Take each line of the listing that has the string "Bali" and report it.

[[ Data under study, beginning ]]

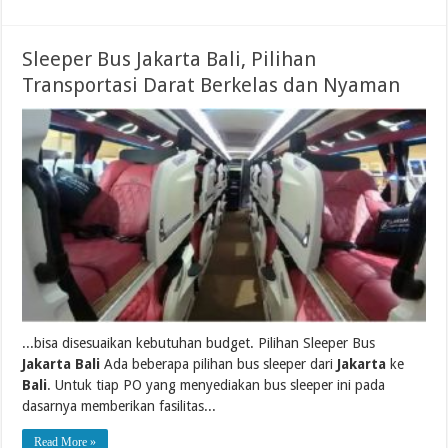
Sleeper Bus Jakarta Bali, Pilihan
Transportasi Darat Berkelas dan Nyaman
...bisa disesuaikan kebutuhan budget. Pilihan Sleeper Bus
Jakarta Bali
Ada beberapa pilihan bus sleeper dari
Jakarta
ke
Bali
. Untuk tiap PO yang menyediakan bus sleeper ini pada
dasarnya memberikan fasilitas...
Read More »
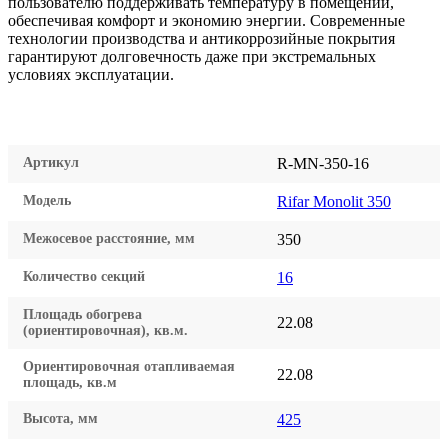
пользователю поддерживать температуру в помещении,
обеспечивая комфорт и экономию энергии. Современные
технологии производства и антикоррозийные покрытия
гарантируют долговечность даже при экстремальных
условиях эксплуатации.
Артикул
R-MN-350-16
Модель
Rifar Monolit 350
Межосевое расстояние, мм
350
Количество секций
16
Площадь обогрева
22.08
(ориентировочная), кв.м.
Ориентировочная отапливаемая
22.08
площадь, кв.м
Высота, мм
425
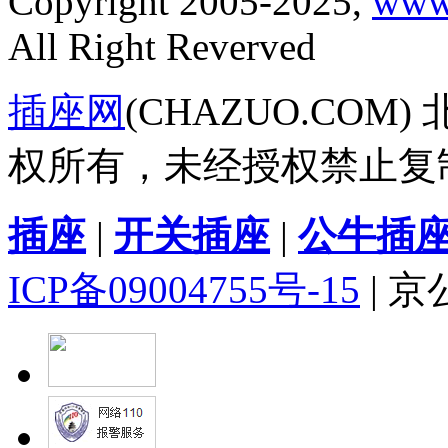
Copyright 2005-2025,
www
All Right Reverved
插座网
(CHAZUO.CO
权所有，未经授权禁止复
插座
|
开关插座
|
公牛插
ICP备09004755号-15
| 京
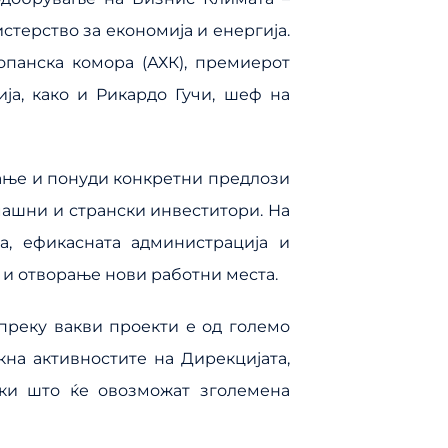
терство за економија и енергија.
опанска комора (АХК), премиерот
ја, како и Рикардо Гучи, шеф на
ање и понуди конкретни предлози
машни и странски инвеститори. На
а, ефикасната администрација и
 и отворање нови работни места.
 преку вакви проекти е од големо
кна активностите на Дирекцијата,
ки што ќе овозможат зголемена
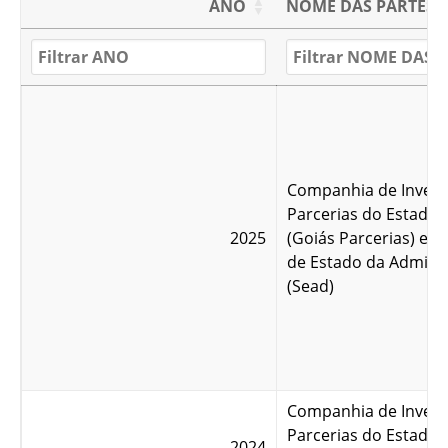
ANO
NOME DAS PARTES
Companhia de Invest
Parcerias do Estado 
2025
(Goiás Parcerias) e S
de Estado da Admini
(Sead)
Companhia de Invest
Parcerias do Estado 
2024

[[ Data under study, end ]]
[[ Data under study, beginning ]]

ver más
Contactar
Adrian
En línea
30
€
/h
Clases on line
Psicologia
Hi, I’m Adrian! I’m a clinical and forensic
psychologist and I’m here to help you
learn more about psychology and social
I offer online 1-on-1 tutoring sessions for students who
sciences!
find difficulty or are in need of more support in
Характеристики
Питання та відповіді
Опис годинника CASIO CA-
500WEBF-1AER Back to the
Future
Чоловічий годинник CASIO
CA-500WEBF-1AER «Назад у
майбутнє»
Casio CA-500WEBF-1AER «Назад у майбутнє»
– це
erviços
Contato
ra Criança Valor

[[ Data under study, end ]]
[[ Data under study, beginning ]]

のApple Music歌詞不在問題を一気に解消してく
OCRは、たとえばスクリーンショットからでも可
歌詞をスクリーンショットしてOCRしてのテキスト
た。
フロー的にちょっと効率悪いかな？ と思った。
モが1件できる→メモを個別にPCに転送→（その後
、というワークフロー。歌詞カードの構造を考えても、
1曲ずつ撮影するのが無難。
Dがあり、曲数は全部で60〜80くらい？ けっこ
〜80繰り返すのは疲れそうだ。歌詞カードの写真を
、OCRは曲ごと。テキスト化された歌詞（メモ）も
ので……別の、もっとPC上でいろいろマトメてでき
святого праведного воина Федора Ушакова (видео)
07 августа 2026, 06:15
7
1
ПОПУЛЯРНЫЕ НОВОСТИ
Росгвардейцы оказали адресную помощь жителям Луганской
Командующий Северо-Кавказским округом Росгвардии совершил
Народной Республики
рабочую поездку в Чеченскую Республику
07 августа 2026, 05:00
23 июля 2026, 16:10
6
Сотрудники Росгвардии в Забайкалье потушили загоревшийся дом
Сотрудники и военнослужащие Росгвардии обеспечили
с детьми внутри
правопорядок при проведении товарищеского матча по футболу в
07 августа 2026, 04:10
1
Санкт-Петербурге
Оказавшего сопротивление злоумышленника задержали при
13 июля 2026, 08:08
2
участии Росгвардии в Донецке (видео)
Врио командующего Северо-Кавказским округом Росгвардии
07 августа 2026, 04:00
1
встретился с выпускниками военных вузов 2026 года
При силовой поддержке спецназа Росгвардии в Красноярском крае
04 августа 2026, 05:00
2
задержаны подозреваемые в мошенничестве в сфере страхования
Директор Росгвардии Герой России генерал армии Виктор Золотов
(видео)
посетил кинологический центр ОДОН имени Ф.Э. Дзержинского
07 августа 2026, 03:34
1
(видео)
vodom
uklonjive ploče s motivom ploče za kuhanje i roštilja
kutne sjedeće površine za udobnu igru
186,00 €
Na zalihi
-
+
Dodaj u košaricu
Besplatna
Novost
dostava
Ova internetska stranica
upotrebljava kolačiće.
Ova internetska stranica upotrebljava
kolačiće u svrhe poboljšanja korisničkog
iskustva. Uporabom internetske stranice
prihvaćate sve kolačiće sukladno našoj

[[ Data under study, end ]]

#### [Answer below]
Sleeper Bus Jakarta Bali, Pilihan
Jakarta Bali
Bali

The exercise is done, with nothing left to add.